● Data provided:
───
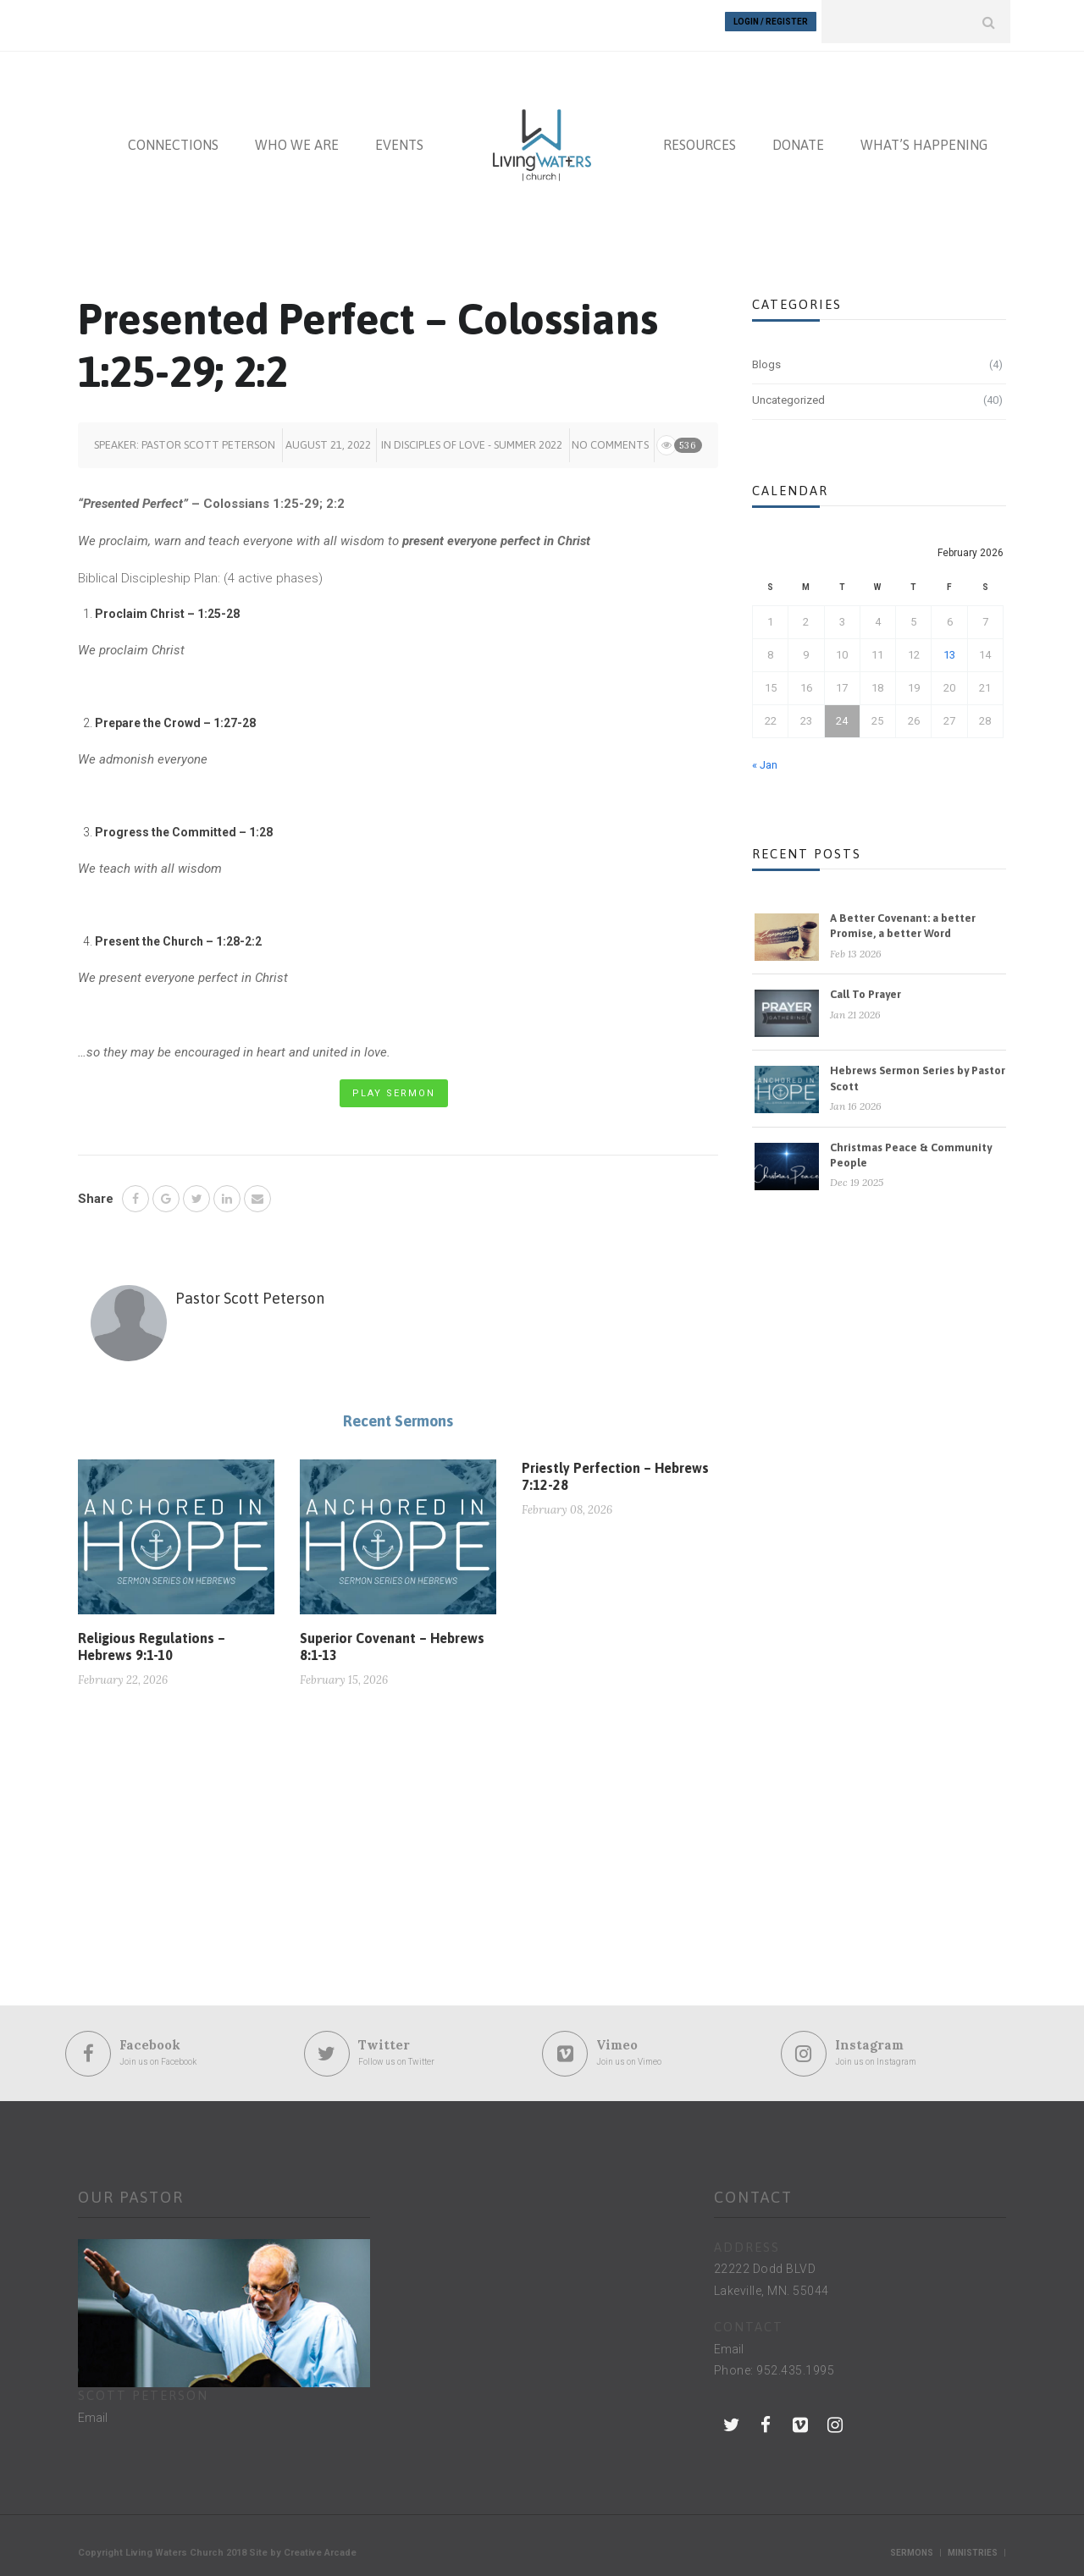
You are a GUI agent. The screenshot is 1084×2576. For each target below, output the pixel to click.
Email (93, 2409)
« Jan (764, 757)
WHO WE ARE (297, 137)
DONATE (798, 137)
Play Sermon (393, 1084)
───
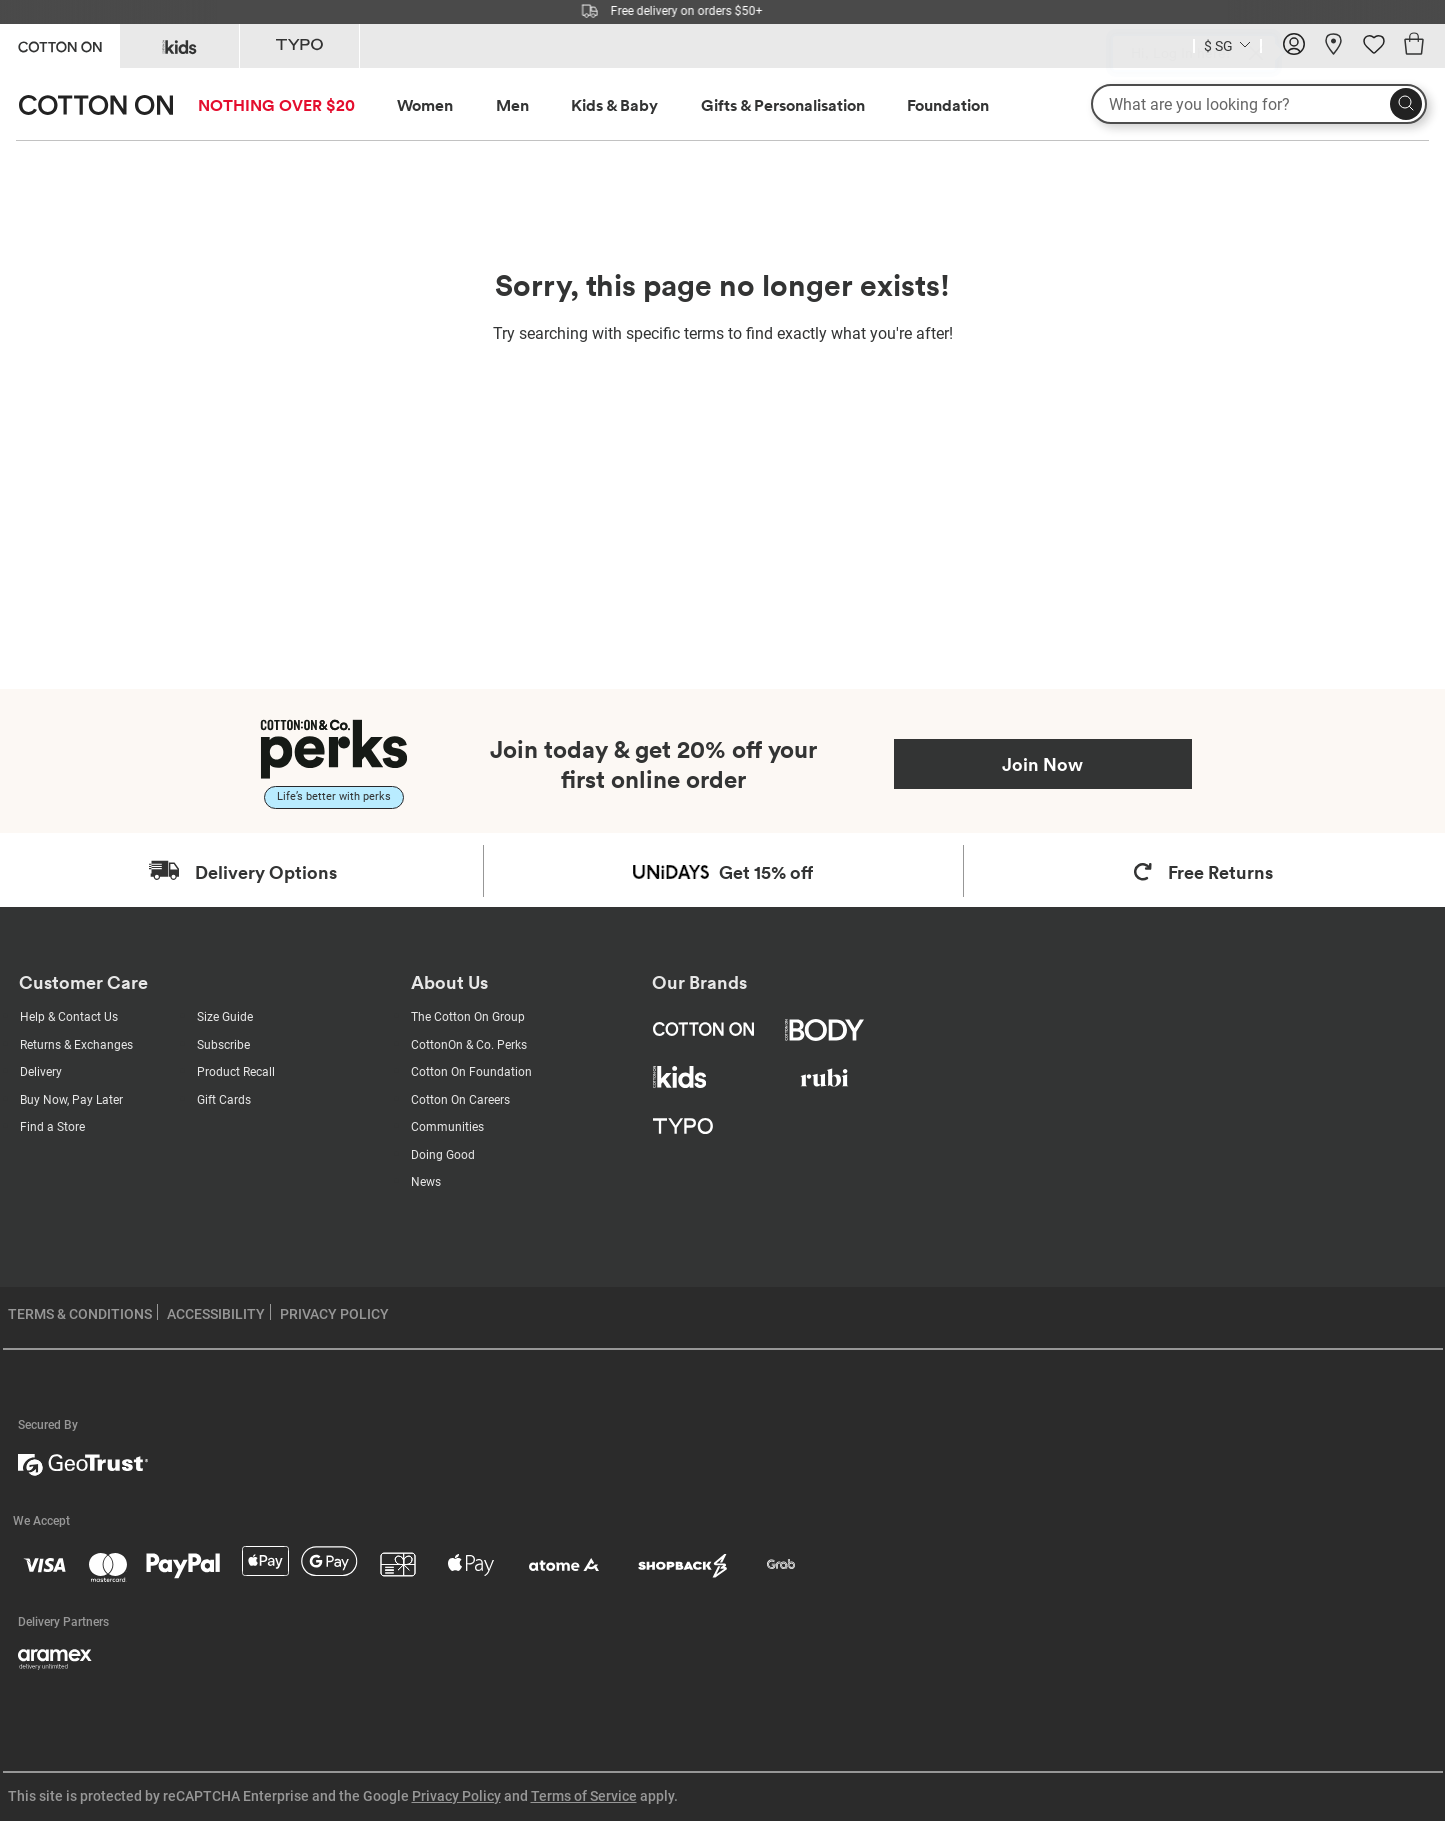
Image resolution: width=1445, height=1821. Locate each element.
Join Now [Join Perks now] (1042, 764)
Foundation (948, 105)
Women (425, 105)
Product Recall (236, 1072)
───
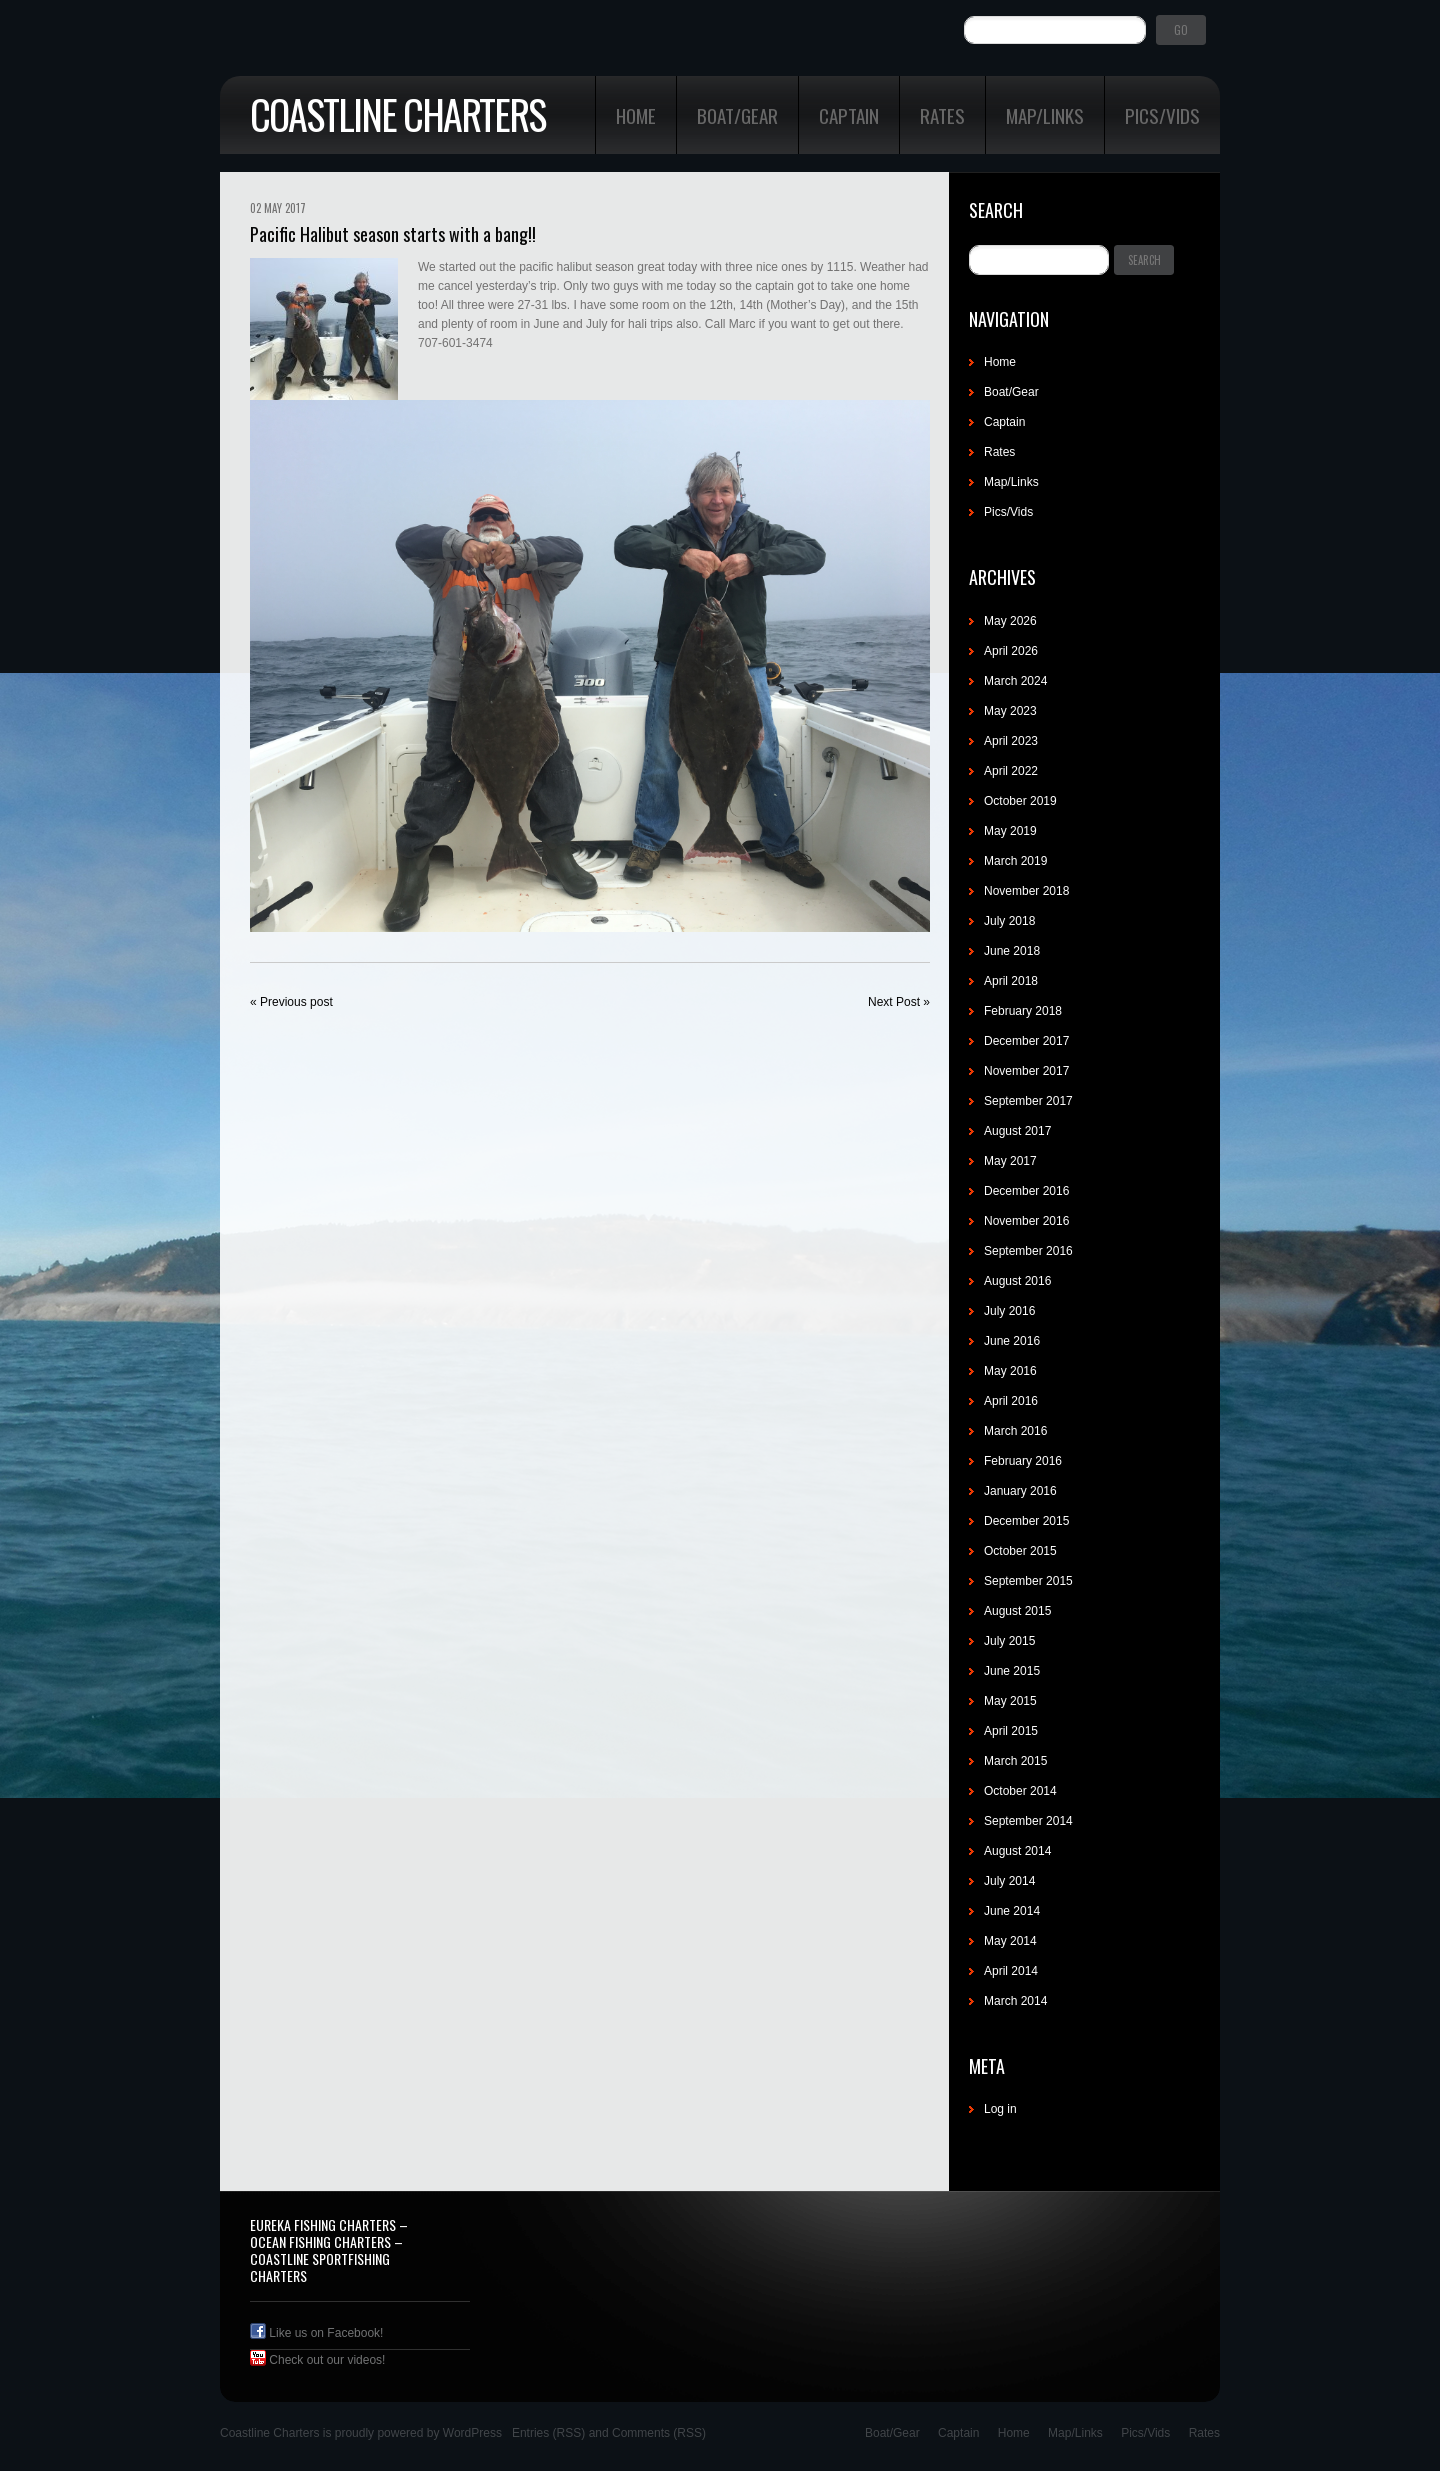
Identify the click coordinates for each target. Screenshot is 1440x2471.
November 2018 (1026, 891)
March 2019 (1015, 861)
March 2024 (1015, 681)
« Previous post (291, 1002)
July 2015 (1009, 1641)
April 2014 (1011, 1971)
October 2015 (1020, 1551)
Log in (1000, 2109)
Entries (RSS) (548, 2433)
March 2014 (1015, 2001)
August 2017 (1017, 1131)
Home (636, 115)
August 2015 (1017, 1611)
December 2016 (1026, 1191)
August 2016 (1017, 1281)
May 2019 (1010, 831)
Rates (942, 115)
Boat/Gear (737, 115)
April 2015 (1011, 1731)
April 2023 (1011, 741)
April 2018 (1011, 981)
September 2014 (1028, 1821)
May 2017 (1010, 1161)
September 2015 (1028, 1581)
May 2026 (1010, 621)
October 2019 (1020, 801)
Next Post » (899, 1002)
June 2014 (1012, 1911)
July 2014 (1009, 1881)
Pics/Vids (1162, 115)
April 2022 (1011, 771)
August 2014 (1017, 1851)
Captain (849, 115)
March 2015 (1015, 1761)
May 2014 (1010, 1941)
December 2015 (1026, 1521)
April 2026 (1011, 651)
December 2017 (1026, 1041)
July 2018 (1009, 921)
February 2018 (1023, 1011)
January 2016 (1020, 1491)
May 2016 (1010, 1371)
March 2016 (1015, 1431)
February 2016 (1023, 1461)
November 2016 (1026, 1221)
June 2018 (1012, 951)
───
● Try it: Going down the listing above, begin printing at the line with "March 2015 (1015, 1761)" and finish with the line with "February 2016 (1023, 1461)", exactly as they appear.

● Your response:
March 2015 (1015, 1761)
May 2014 (1010, 1941)
December 2015 (1026, 1521)
April 2026 (1011, 651)
December 2017 (1026, 1041)
July 2018 (1009, 921)
February 2018 (1023, 1011)
January 2016 (1020, 1491)
May 2016 (1010, 1371)
March 2016 (1015, 1431)
February 2016 (1023, 1461)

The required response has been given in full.